Aforismos

 * Temos a obrigação de agir segundo aquilo que entendamos ser o nosso dever, o qual, em cada momento, precisa de ser: universal, importante, útil, verdadeiro, desinteressado, vocacionado para o bem.

Com efeito nada que seja bom pode omitir qualquer das cinco características apontadas. Não é bom aquilo que se destina a apenas um ou alguns em detrimento dos outros; não é bom aquilo que sacrifica o importante ao secundário; não é bom aquilo que é, em dada situação, inútil ou pouco útil; não é bom aquilo que se reconhece não ser verdade – porque se os meios não são legítimos, os objectivos, por melhores que se apresentem, são maléficos a médio ou longo prazo; não é bom aquilo que é sectário, ou aquilo que sendo um particularismo qualquer ou um epifenómeno, é tomado por universal e essencial.
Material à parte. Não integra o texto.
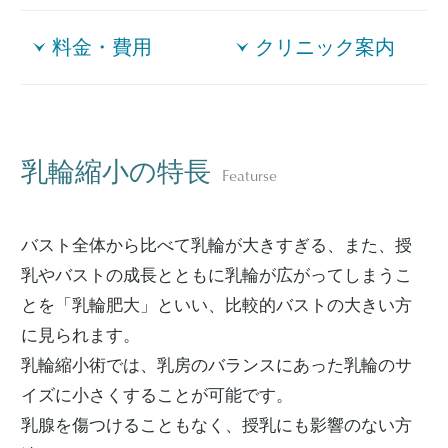
料金・費用
クリニック案内
乳輪縮小の特長
Featurse
バスト全体から比べて乳輪が大きすぎる、また、授
乳やバストの成長とともに乳輪が広がってしまうこ
とを「乳輪肥大」といい、比較的バストの大きい方
に見られます。
乳輪縮小術では、乳房のバランスにあった乳輪のサ
イズに小さくすることが可能です。
乳腺を傷つけることもなく、授乳にも影響のない方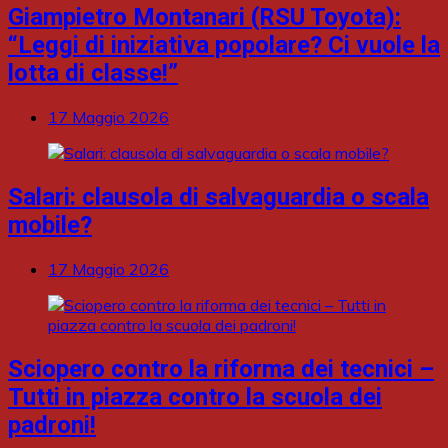
Giampietro Montanari (RSU Toyota):
“Leggi di iniziativa popolare? Ci vuole la
lotta di classe!”
17 Maggio 2026
Salari: clausola di salvaguardia o scala
mobile?
17 Maggio 2026
Sciopero contro la riforma dei tecnici –
Tutti in piazza contro la scuola dei
padroni!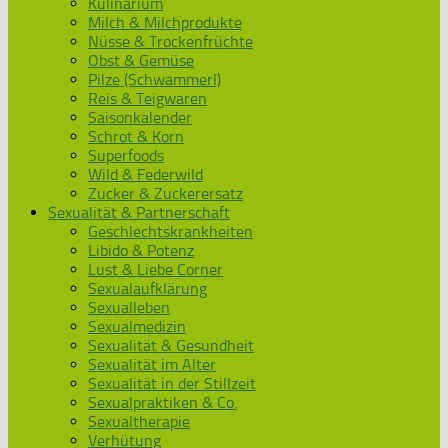
Kulinarium
Milch & Milchprodukte
Nüsse & Trockenfrüchte
Obst & Gemüse
Pilze (Schwammerl)
Reis & Teigwaren
Saisonkalender
Schrot & Korn
Superfoods
Wild & Federwild
Zucker & Zuckerersatz
Sexualität & Partnerschaft
Geschlechtskrankheiten
Libido & Potenz
Lust & Liebe Corner
Sexualaufklärung
Sexualleben
Sexualmedizin
Sexualität & Gesundheit
Sexualität im Alter
Sexualität in der Stillzeit
Sexualpraktiken & Co.
Sexualtherapie
Verhütung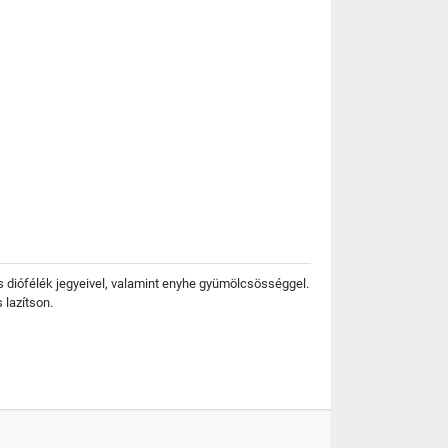
é és diófélék jegyeivel, valamint enyhe gyümölcsösséggel.
 lazítson.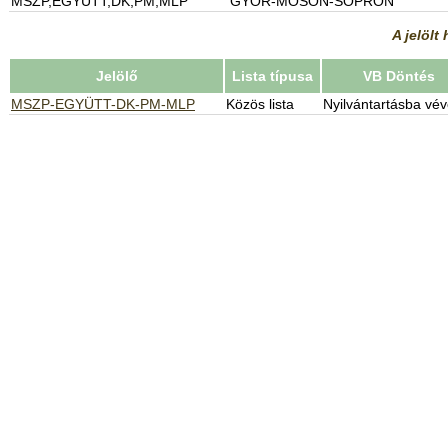
MSZP,EGYÜTT,DK,PM,MLP
GYŐR-MOSON-SOPRON
A jelölt
Jelölő
Lista típusa
VB Döntés
MSZP-EGYÜTT-DK-PM-MLP
Közös lista
Nyilvántartásba vé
* Os Mestres de Sabedoria e Compaixão, de que falam a Teosofia, não são padres; são cientistas perfeitos.

* Não basta transmitir umas curiosidades espirituais dispersas a uma humanidade à beira do precipício. É preciso saber por que está a acontecer e as concepções que levaram ao pré-cataclismo. Se não contribuirmos para mudar as concepções erróneas sobre a Vida que todos comungamos, não estamos a bem-fazer no interesse de ajuda aos outros, estamos a perder tempo com “rodriguinhos” que, pelo menos para mim, são destituídos de mérito.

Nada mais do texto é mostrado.